FMR in patterned arrays of rectangular nanodots with different aspect ratios

V. Golub, A. Vovk, E. Tartakovskaya, A.Danilevich

Institute of Magnetism NASU and MESU, Kiev, Ukraine

 

Research on magnetization processes and spin dynamics in magnetic nanoparticles is of great importantance because of their unique magnetic properties and potential applications in information technology and wireless communications. The frequency of operation of computers and cellphones tends to increase in order to enhance efficiency of data processing and broaden the frequency band for wireless telecommunications. Conventional magnetic microwave materials are insulators, and metals were usually excluded from the microwave applications because of the high conduction losses. This restriction does not apply to nanostructures, which are much smaller than the penetration depth of microwaves. The advantages of the nanostructures of ferromagnetic transition metals over conventional materials are: larger magnetization and a simpler technology, which can easily be integrated with the common processes in semiconductor technology. This work is devoted to the investigation of the effect of shape anisotropy on microwave absorption to tailor microwave spectra by designing arrays consisting of stripes or wires with specific aspect ratios.
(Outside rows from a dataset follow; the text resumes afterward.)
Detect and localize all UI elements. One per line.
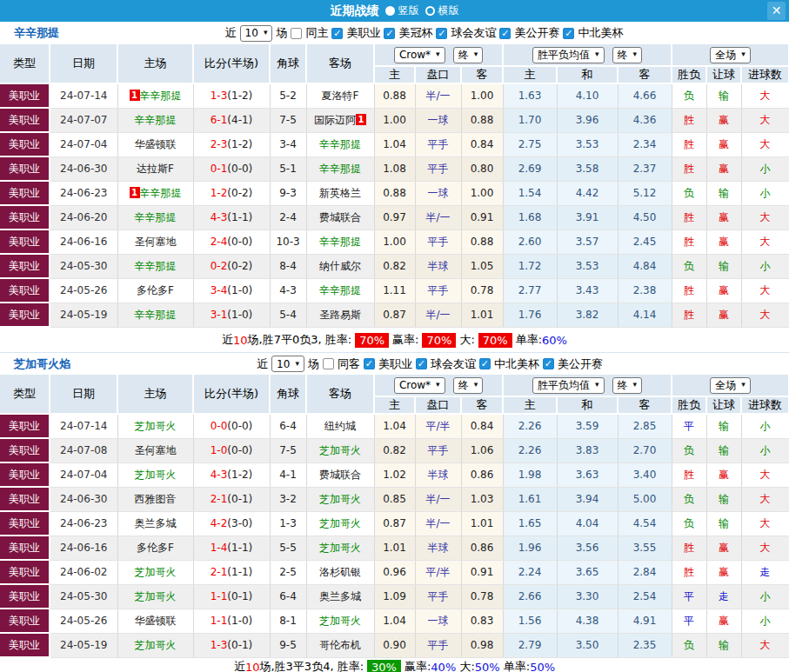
section-summary: 近10场,胜7平0负3, 胜率:70%赢率:70%大:70%单率:60% — [0, 328, 789, 352]
europe-home-odds-cell: 1.70 — [503, 108, 557, 132]
goals-result-cell: 大 — [741, 132, 789, 156]
europe-time-select[interactable]: 终▾ — [612, 47, 643, 63]
odds-type-select[interactable]: 胜平负均值▾ — [532, 47, 605, 63]
bookmaker-select[interactable]: Crow*▾ — [394, 377, 445, 394]
checkbox-checked[interactable]: ✓ — [384, 28, 395, 39]
asian-home-odds-cell: 1.04 — [374, 609, 415, 633]
goals-result-cell: 大 — [741, 108, 789, 132]
checkbox-checked[interactable]: ✓ — [331, 28, 343, 39]
checkbox-checked[interactable]: ✓ — [416, 358, 427, 369]
summary-text: 赢率: — [405, 659, 431, 672]
sub-column-header: 客 — [461, 66, 503, 83]
away-team-cell: 芝加哥火 — [306, 511, 374, 536]
checkbox-checked[interactable]: ✓ — [364, 358, 375, 369]
away-team-cell: 圣路易斯 — [306, 303, 374, 327]
layout-radio-vertical[interactable]: 竖版 — [385, 3, 419, 18]
league-filter-label: 美职业 — [378, 356, 413, 372]
asian-time-select[interactable]: 终▾ — [453, 377, 484, 394]
asian-away-odds-cell: 1.03 — [461, 487, 503, 511]
away-team-cell: 哥伦布机 — [306, 633, 374, 657]
goals-result-cell: 小 — [741, 609, 789, 633]
asian-home-odds-cell: 0.88 — [374, 181, 415, 205]
select-value: 胜平负均值 — [538, 48, 590, 63]
select-value: 10 — [245, 27, 258, 39]
dropdown-header-cell: Crow*▾终▾ — [374, 375, 503, 396]
goals-result-cell: 小 — [741, 181, 789, 205]
match-row: 美职业24-07-141辛辛那提1-3(1-2)5-2夏洛特F0.88半/一1.… — [0, 83, 789, 108]
handicap-result-cell: 赢 — [706, 156, 741, 181]
handicap-result-cell: 输 — [706, 181, 741, 205]
home-team-cell: 辛辛那提 — [117, 254, 193, 278]
home-team-name: 芝加哥火 — [135, 590, 177, 602]
score-cell: 1-4(1-1) — [193, 536, 270, 560]
europe-home-odds-cell: 1.63 — [503, 83, 557, 108]
europe-draw-odds-cell: 3.63 — [557, 462, 618, 487]
close-icon[interactable]: ✕ — [767, 2, 786, 20]
result-cell: 负 — [672, 83, 706, 108]
away-team-name: 芝加哥火 — [319, 517, 361, 529]
scope-select[interactable]: 全场▾ — [710, 47, 751, 63]
bookmaker-select[interactable]: Crow*▾ — [394, 47, 445, 63]
score-cell: 4-2(3-0) — [193, 511, 270, 536]
away-team-name: 芝加哥火 — [319, 444, 361, 456]
asian-home-odds-cell: 1.00 — [374, 230, 415, 254]
summary-rate-value: 60% — [542, 334, 567, 347]
europe-time-select[interactable]: 终▾ — [612, 377, 643, 394]
column-header: 客场 — [306, 375, 374, 414]
scope-select[interactable]: 全场▾ — [710, 377, 751, 394]
asian-handicap-line-cell: 半球 — [415, 462, 461, 487]
home-team-name: 辛辛那提 — [140, 90, 182, 102]
result-cell: 胜 — [672, 205, 706, 230]
europe-draw-odds-cell: 3.50 — [557, 633, 618, 657]
chevron-down-icon: ▾ — [474, 380, 478, 389]
checkbox-checked[interactable]: ✓ — [543, 358, 554, 369]
handicap-result-cell: 赢 — [706, 108, 741, 132]
match-count-select[interactable]: 10▾ — [240, 25, 273, 42]
odds-type-select[interactable]: 胜平负均值▾ — [532, 377, 605, 394]
checkbox-checked[interactable]: ✓ — [479, 358, 491, 369]
europe-draw-odds-cell: 3.59 — [557, 414, 618, 438]
europe-home-odds-cell: 2.66 — [503, 584, 557, 609]
radio-selected-icon — [385, 6, 395, 16]
layout-radio-horizontal[interactable]: 横版 — [425, 3, 459, 18]
asian-time-select[interactable]: 终▾ — [453, 47, 484, 63]
sub-column-header: 盘口 — [415, 66, 461, 83]
corners-cell: 8-4 — [270, 254, 306, 278]
checkbox-unchecked[interactable] — [323, 358, 334, 369]
asian-home-odds-cell: 0.85 — [374, 487, 415, 511]
column-header: 主场 — [117, 375, 193, 414]
europe-away-odds-cell: 2.70 — [618, 438, 672, 462]
checkbox-checked[interactable]: ✓ — [563, 28, 574, 39]
home-team-name: 辛辛那提 — [135, 260, 177, 272]
team-section: 芝加哥火焰近10▾场同客✓美职业✓球会友谊✓中北美杯✓美公开赛类型日期主场比分(… — [0, 352, 789, 672]
europe-draw-odds-cell: 3.91 — [557, 205, 618, 230]
europe-draw-odds-cell: 3.94 — [557, 487, 618, 511]
section-filter-row: 辛辛那提近10▾场同主✓美职业✓美冠杯✓球会友谊✓美公开赛✓中北美杯 — [0, 22, 789, 44]
checkbox-checked[interactable]: ✓ — [436, 28, 447, 39]
column-header: 主场 — [117, 44, 193, 83]
league-cell: 美职业 — [0, 108, 50, 132]
select-value: 10 — [277, 358, 290, 370]
home-team-cell: 圣何塞地 — [117, 230, 193, 254]
near-label: 近 — [224, 25, 237, 41]
asian-away-odds-cell: 0.80 — [461, 156, 503, 181]
asian-away-odds-cell: 0.91 — [461, 205, 503, 230]
away-team-name: 辛辛那提 — [319, 163, 361, 175]
asian-away-odds-cell: 1.01 — [461, 303, 503, 327]
checkbox-unchecked[interactable] — [291, 28, 302, 39]
asian-handicap-line-cell: 平/半 — [415, 414, 461, 438]
checkbox-checked[interactable]: ✓ — [499, 28, 511, 39]
europe-home-odds-cell: 2.60 — [503, 230, 557, 254]
handicap-result-cell: 输 — [706, 83, 741, 108]
league-cell: 美职业 — [0, 462, 50, 487]
chevron-down-icon: ▾ — [633, 50, 638, 58]
radio-vertical-label: 竖版 — [398, 3, 419, 18]
halftime-score: (1-1) — [227, 542, 252, 554]
sub-column-header: 客 — [618, 66, 672, 83]
league-cell: 美职业 — [0, 633, 50, 657]
league-cell: 美职业 — [0, 560, 50, 584]
match-count-select[interactable]: 10▾ — [271, 356, 304, 372]
league-cell: 美职业 — [0, 303, 50, 327]
date-cell: 24-05-26 — [50, 278, 117, 303]
corners-cell: 7-5 — [270, 438, 306, 462]
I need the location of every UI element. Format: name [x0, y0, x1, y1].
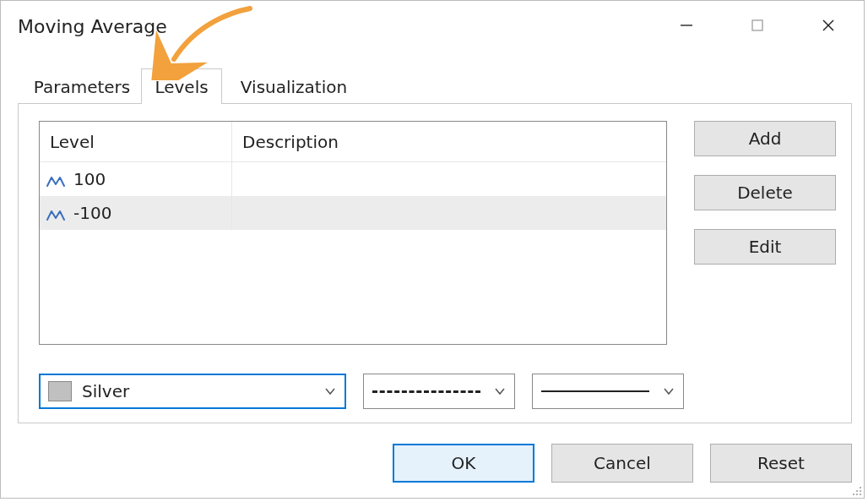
- svg-point-4: [853, 494, 854, 495]
- edit-button[interactable]: Edit: [694, 229, 836, 265]
- cancel-button[interactable]: Cancel: [551, 444, 693, 483]
- tab-content-levels: Level Description 100-100 Add Delete Edi…: [18, 103, 852, 423]
- window-title: Moving Average: [18, 16, 167, 37]
- level-line-icon: [46, 172, 65, 186]
- tab-levels[interactable]: Levels: [141, 68, 222, 104]
- line-preview-icon: [541, 390, 649, 392]
- tab-visualization[interactable]: Visualization: [222, 68, 366, 104]
- button-label: Edit: [749, 237, 782, 257]
- table-row[interactable]: 100: [40, 162, 666, 196]
- color-swatch-icon: [48, 381, 72, 401]
- button-label: Add: [749, 128, 782, 149]
- button-label: Reset: [757, 453, 805, 473]
- ok-button[interactable]: OK: [393, 444, 534, 483]
- tab-parameters[interactable]: Parameters: [23, 68, 141, 104]
- delete-button[interactable]: Delete: [694, 175, 836, 210]
- dialog-window: Moving Average Parameter: [0, 0, 865, 499]
- svg-point-7: [856, 490, 858, 492]
- title-bar: Moving Average: [1, 1, 864, 52]
- button-label: Delete: [737, 183, 793, 203]
- close-button[interactable]: [793, 1, 864, 50]
- chevron-down-icon: [663, 381, 675, 401]
- dash-preview-icon: [372, 390, 480, 393]
- minimize-button[interactable]: [651, 1, 722, 50]
- header-level[interactable]: Level: [40, 122, 232, 161]
- dialog-buttons: OK Cancel Reset: [393, 444, 852, 483]
- level-line-icon: [46, 206, 65, 220]
- window-controls: [651, 1, 864, 50]
- line-color-combo[interactable]: Silver: [39, 374, 346, 409]
- reset-button[interactable]: Reset: [710, 444, 852, 483]
- resize-grip-icon[interactable]: [849, 483, 862, 496]
- header-description[interactable]: Description: [232, 122, 666, 161]
- levels-table[interactable]: Level Description 100-100: [39, 121, 667, 345]
- svg-rect-1: [752, 20, 762, 30]
- button-label: Cancel: [594, 453, 651, 473]
- side-buttons: Add Delete Edit: [694, 121, 836, 265]
- line-width-combo[interactable]: [532, 374, 684, 409]
- add-button[interactable]: Add: [694, 121, 836, 156]
- table-header: Level Description: [40, 122, 666, 162]
- tab-label: Visualization: [241, 77, 347, 97]
- svg-point-5: [856, 494, 858, 495]
- level-value: 100: [73, 169, 106, 189]
- line-style-combo[interactable]: [363, 374, 515, 409]
- button-label: OK: [452, 453, 476, 473]
- level-value: -100: [73, 203, 111, 223]
- svg-point-6: [860, 494, 861, 495]
- style-row: Silver: [39, 374, 684, 409]
- svg-point-9: [860, 487, 861, 488]
- color-name-label: Silver: [82, 381, 129, 401]
- tab-label: Levels: [155, 77, 208, 97]
- svg-point-8: [860, 490, 861, 492]
- table-body: 100-100: [40, 162, 666, 230]
- tab-area: Parameters Levels Visualization Level De…: [18, 68, 852, 423]
- table-row[interactable]: -100: [40, 196, 666, 230]
- chevron-down-icon: [494, 381, 506, 401]
- tab-label: Parameters: [34, 77, 130, 97]
- tab-strip: Parameters Levels Visualization: [18, 68, 852, 104]
- chevron-down-icon: [324, 381, 336, 401]
- maximize-button[interactable]: [722, 1, 793, 50]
Patterened arrays of 100 nm thick, 300 nm wide NiFe stripes with different aspect ratios separated by 1 mkm gaps covering the area were fabricated using the electron beam nanolithography.  The quality of the patterning was tested using scanning field emission microscopy and atomic force microscopy. The microwave properties of the arrays were measured  using X-band EPR spectrometer. The angular dependencies of the resonant field and the ferromagnetic resonance linewidth were studied.

The angular dependence of the resonant field was determined by the shape anisotropy of the stripes. The resonant field increased from about 800 Oe to 2400 Oe when the applied field was rotated out of the easy direction in the plane of the array for the arrays with large aspect ratios. This effect can be used for engineering microwave properties of magnetic nanocomposites.